Tanah yang mengembang, berantakan, dan berubah menjadi rawa, meninggalkan sebuah tanda terjadinya sebuah pertarungan di sana. Dengan gerak cepat (tidak berlari) kami meninggalkan jejak dari tempat penuh dengan bekas pertarungan magis itu.

※※※

Beberapa menit kemudian, kami telah tiba di tempat peristirahatan sebelumnya. 
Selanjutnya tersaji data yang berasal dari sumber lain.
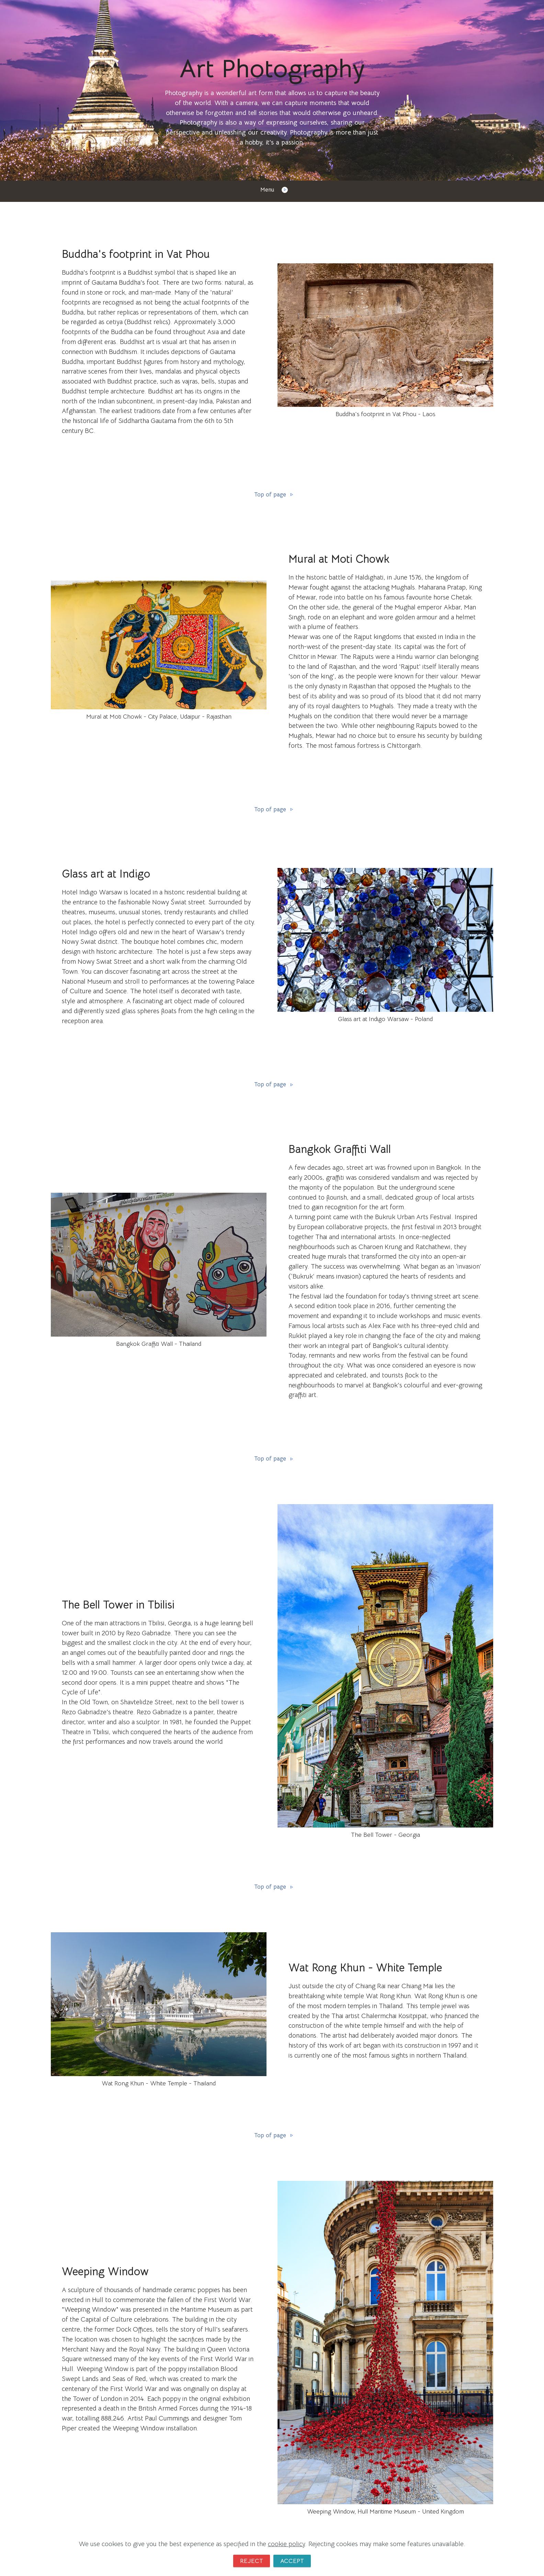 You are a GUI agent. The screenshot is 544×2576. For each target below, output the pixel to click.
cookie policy (286, 2543)
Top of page (272, 494)
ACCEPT (293, 2560)
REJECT (250, 2560)
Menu (272, 189) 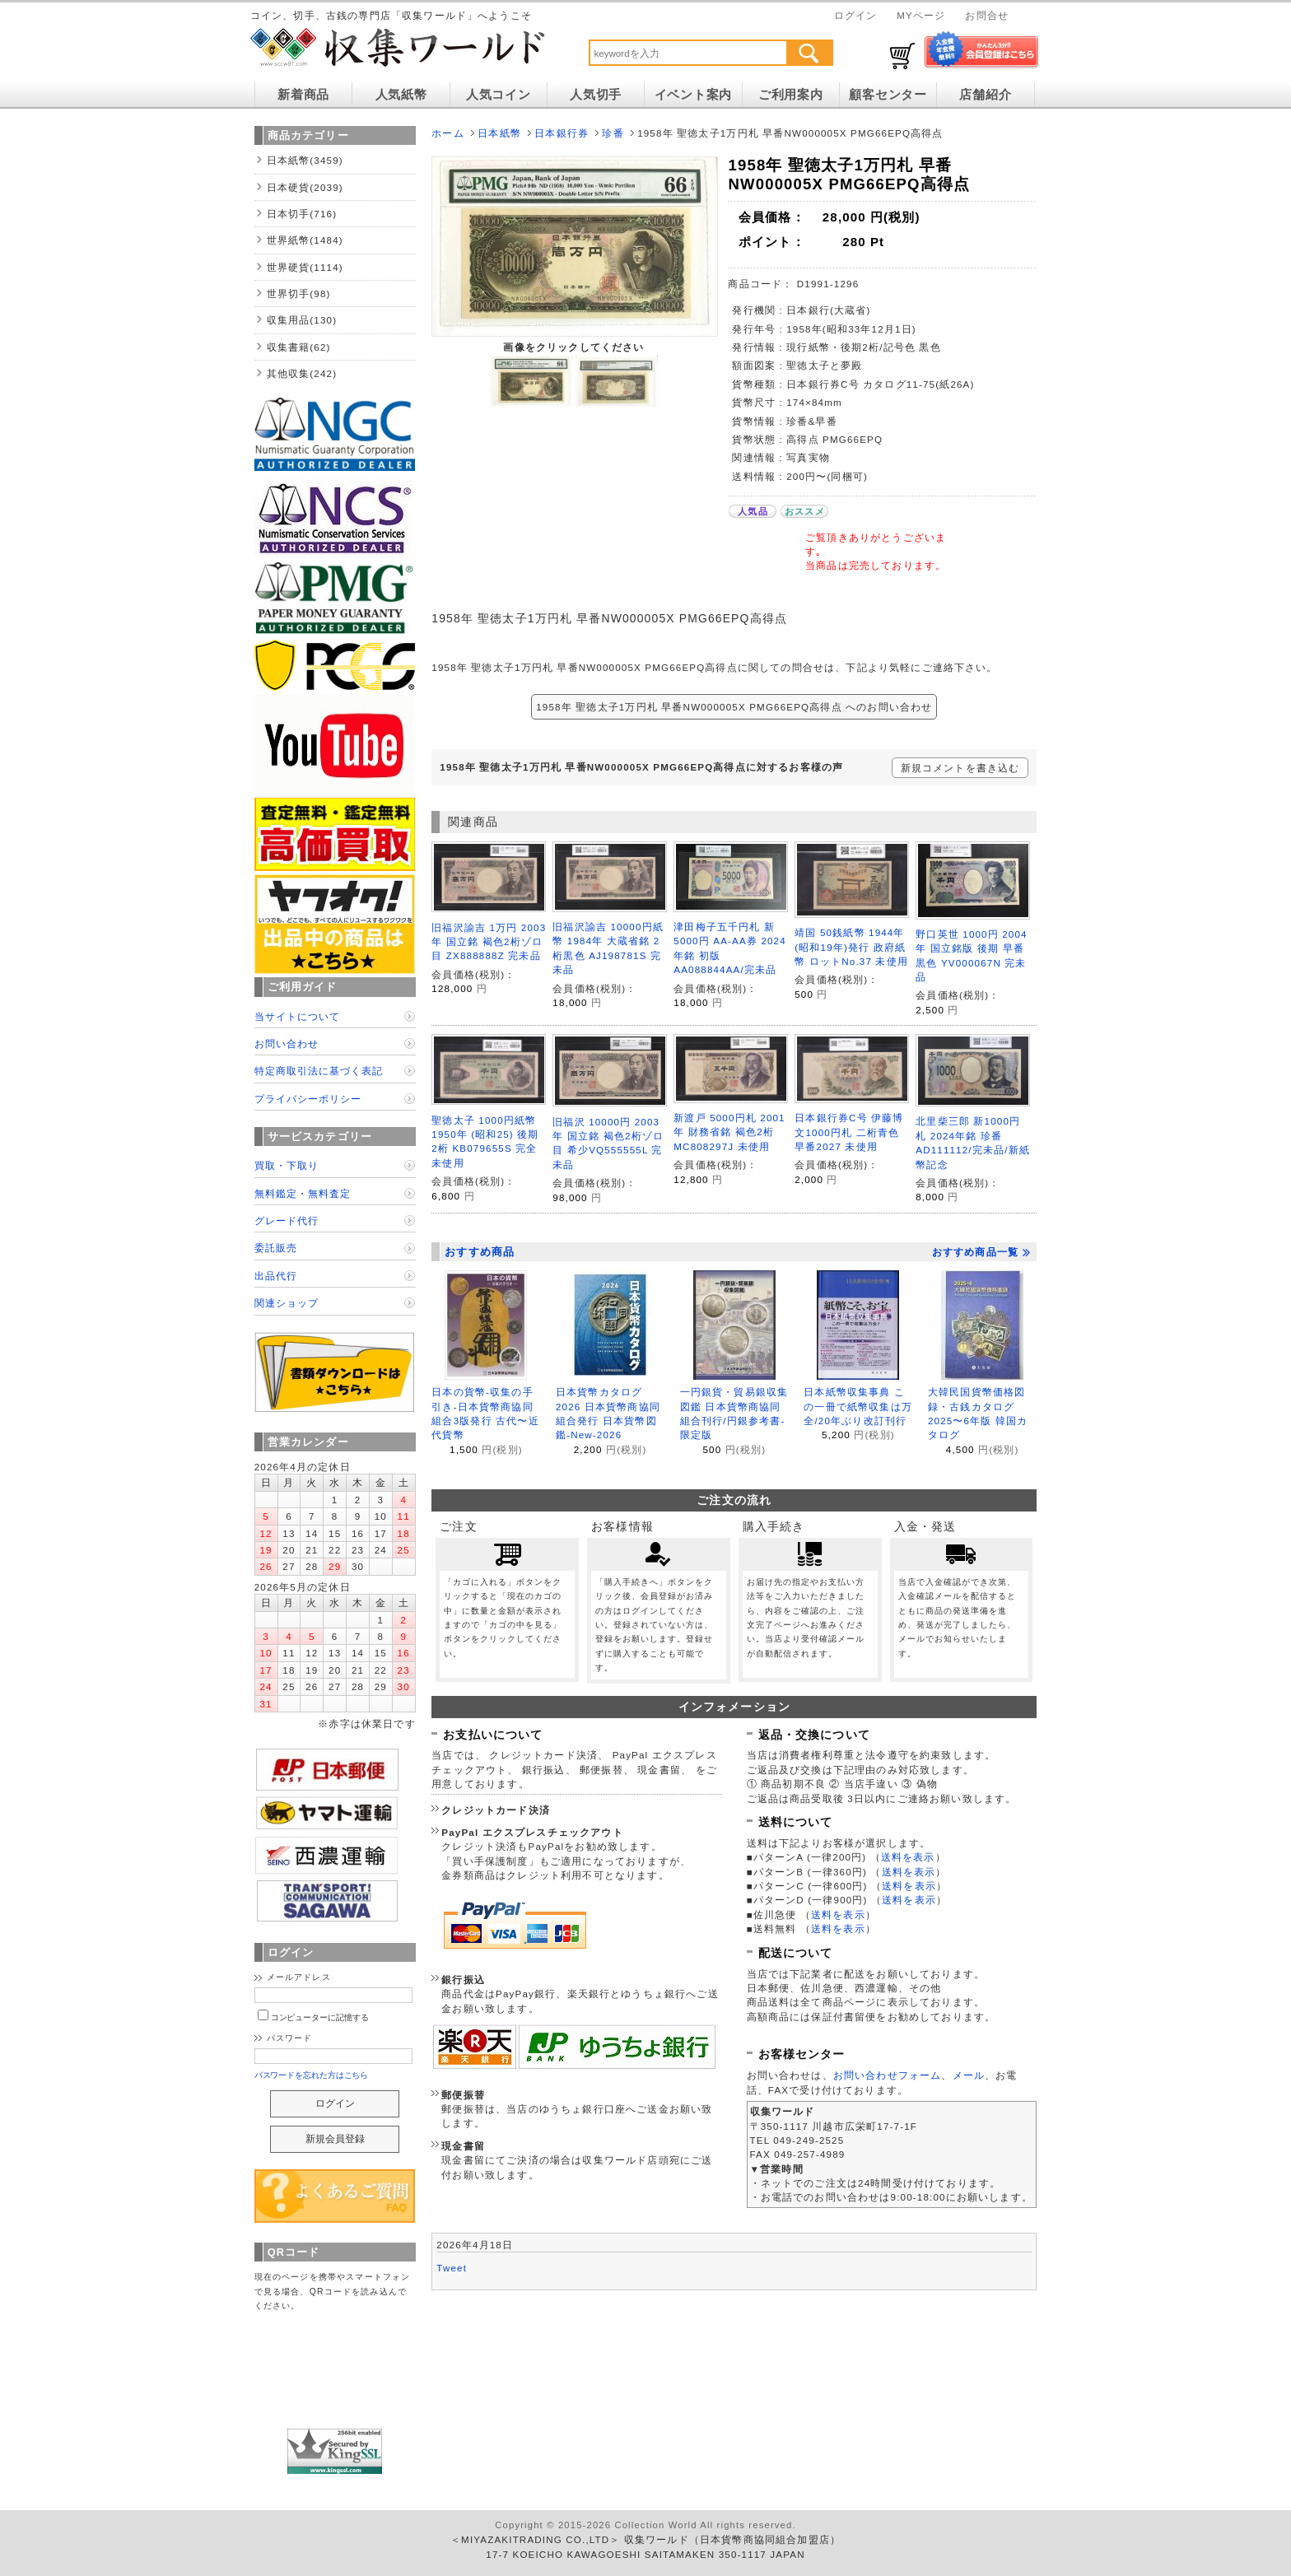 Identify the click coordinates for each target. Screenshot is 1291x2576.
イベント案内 (693, 94)
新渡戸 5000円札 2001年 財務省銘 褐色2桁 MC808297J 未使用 (729, 1132)
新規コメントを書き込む (960, 767)
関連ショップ (286, 1302)
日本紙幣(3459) (305, 160)
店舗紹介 (985, 94)
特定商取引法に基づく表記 (318, 1070)
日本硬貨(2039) (305, 187)
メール (969, 2075)
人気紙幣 (401, 94)
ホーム (447, 133)
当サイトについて (297, 1016)
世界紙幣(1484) (305, 240)
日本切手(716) (302, 213)
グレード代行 (286, 1220)
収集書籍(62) (299, 347)
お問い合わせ (286, 1043)
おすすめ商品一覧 (981, 1252)
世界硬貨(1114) (305, 267)
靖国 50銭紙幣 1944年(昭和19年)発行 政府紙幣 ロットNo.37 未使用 (851, 947)
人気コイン (498, 94)
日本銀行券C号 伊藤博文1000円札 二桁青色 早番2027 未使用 (849, 1132)
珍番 (612, 133)
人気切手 (596, 94)
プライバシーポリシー (307, 1098)
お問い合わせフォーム (887, 2075)
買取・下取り (286, 1165)
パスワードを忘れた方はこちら (311, 2075)
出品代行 (275, 1275)
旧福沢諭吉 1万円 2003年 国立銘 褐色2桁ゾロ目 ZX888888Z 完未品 (488, 942)
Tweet (451, 2267)
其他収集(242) (302, 373)
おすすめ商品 (480, 1252)
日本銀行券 (561, 133)
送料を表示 (908, 1857)
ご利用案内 (790, 94)
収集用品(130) (302, 319)
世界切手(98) (299, 293)
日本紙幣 (499, 133)
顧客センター (887, 94)
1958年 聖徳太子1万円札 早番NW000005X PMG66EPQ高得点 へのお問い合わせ (734, 706)
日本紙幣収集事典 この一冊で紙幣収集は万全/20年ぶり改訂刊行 (858, 1406)
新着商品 (303, 94)
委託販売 (275, 1247)
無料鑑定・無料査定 (302, 1193) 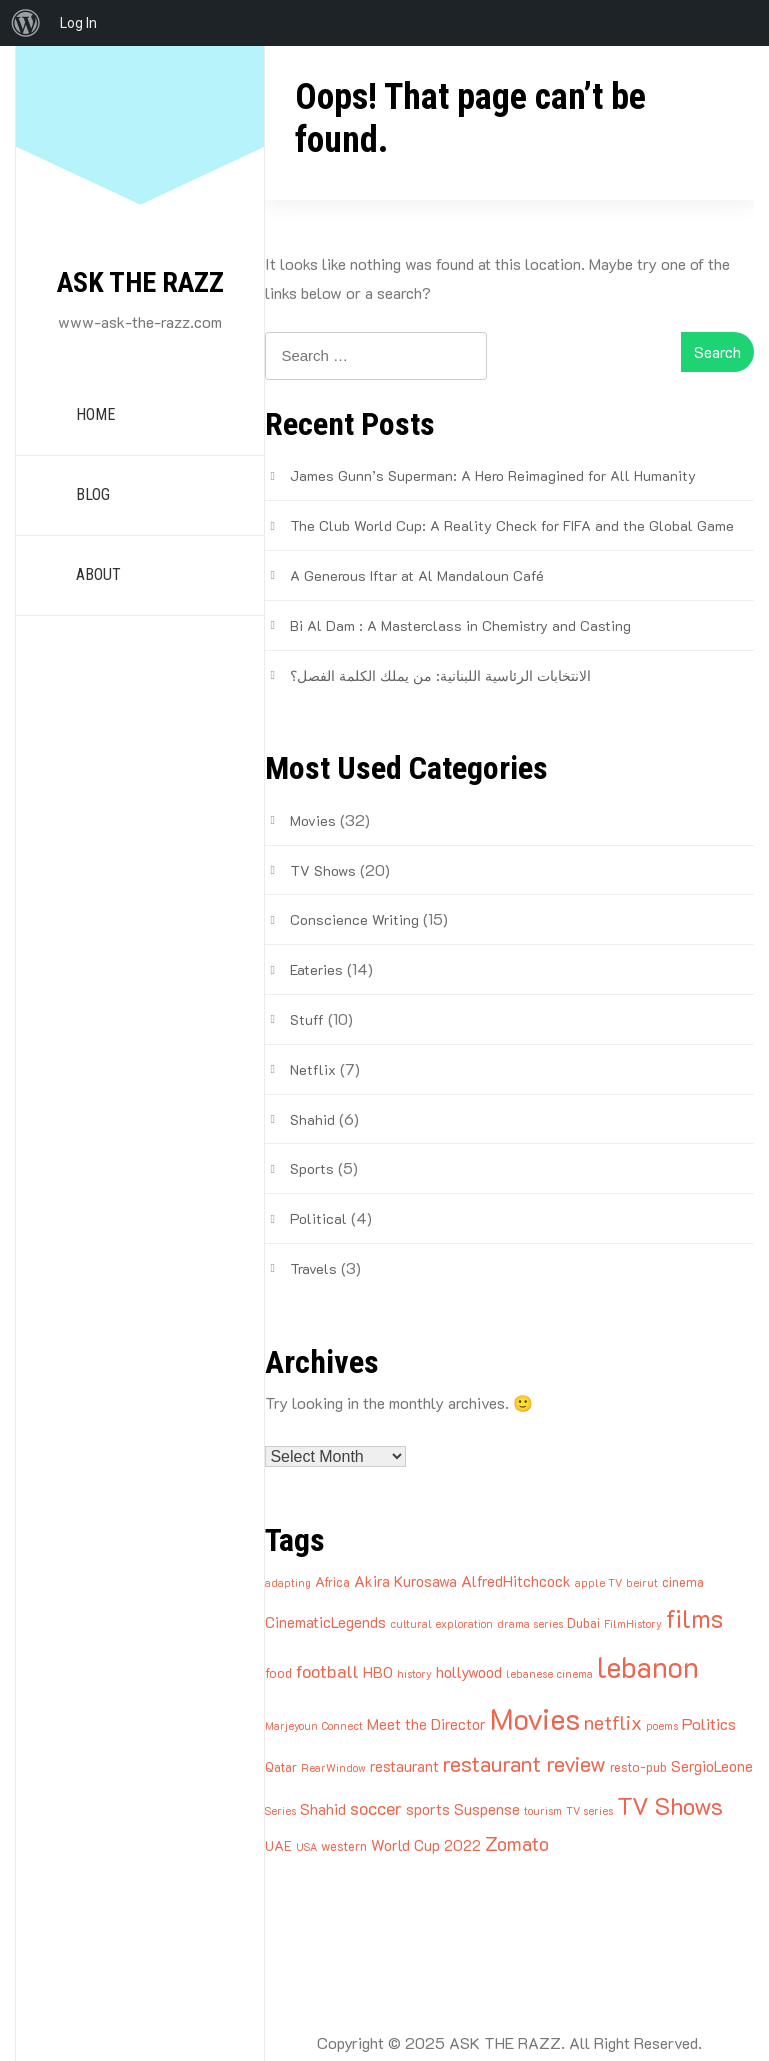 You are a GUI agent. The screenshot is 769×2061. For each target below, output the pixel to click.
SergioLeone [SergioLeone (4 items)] (712, 1766)
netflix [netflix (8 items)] (613, 1722)
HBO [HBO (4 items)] (378, 1672)
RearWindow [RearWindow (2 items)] (333, 1768)
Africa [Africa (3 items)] (332, 1581)
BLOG (93, 494)
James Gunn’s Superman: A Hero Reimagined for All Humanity (493, 475)
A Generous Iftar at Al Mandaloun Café (417, 575)
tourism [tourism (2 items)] (543, 1811)
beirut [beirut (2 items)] (642, 1583)
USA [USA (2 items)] (306, 1847)
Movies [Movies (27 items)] (535, 1718)
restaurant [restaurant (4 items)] (404, 1766)
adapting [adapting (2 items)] (288, 1583)
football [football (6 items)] (327, 1670)
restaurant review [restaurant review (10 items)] (524, 1763)
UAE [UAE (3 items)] (278, 1845)
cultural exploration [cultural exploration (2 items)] (441, 1624)
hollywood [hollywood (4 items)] (469, 1672)
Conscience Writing (354, 919)
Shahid (312, 1119)
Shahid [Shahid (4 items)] (323, 1809)
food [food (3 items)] (278, 1672)
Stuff (307, 1019)
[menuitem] (26, 23)
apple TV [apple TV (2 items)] (598, 1583)
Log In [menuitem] (78, 23)
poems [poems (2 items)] (662, 1726)
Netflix (313, 1069)
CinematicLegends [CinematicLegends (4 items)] (325, 1622)
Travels (313, 1268)
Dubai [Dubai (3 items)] (583, 1622)
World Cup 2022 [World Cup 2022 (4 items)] (426, 1845)
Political (318, 1218)
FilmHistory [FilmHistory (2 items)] (633, 1624)
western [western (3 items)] (344, 1845)
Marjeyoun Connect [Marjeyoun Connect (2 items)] (314, 1726)
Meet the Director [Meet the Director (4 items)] (426, 1724)
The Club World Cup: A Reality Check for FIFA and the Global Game (512, 525)
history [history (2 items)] (414, 1674)
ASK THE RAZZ (140, 282)
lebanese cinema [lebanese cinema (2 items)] (549, 1674)
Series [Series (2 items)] (280, 1811)
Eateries (316, 969)
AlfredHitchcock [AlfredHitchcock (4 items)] (516, 1581)
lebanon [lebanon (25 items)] (648, 1666)
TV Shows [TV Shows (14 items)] (670, 1805)
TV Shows (323, 870)
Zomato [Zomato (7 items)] (517, 1843)
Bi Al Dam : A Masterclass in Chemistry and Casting (460, 625)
Dari jarak sedekat dan sejauh ini (100 meter), aku bisa melihat mereka bertiga sedang mengobrol bersama dan saling bertatap muka. Aku melihat Zain-san tertunduk dengan alisnya yang menurun. 

Lalu.

"Maaf, membuat kalian cemas." Kataku lumrah menuju perkumpulan mereka.

"— Ah?! Itu mereka!" Klein-san terkejut saat melihat kami, alisnya terangkat membuka matanya lebar-lebar. "Kitarou, Elizabeth. Kalian dari mana saja — apa terjadi sesuatu pada kalian?" Lanjut Zain-san khawatir.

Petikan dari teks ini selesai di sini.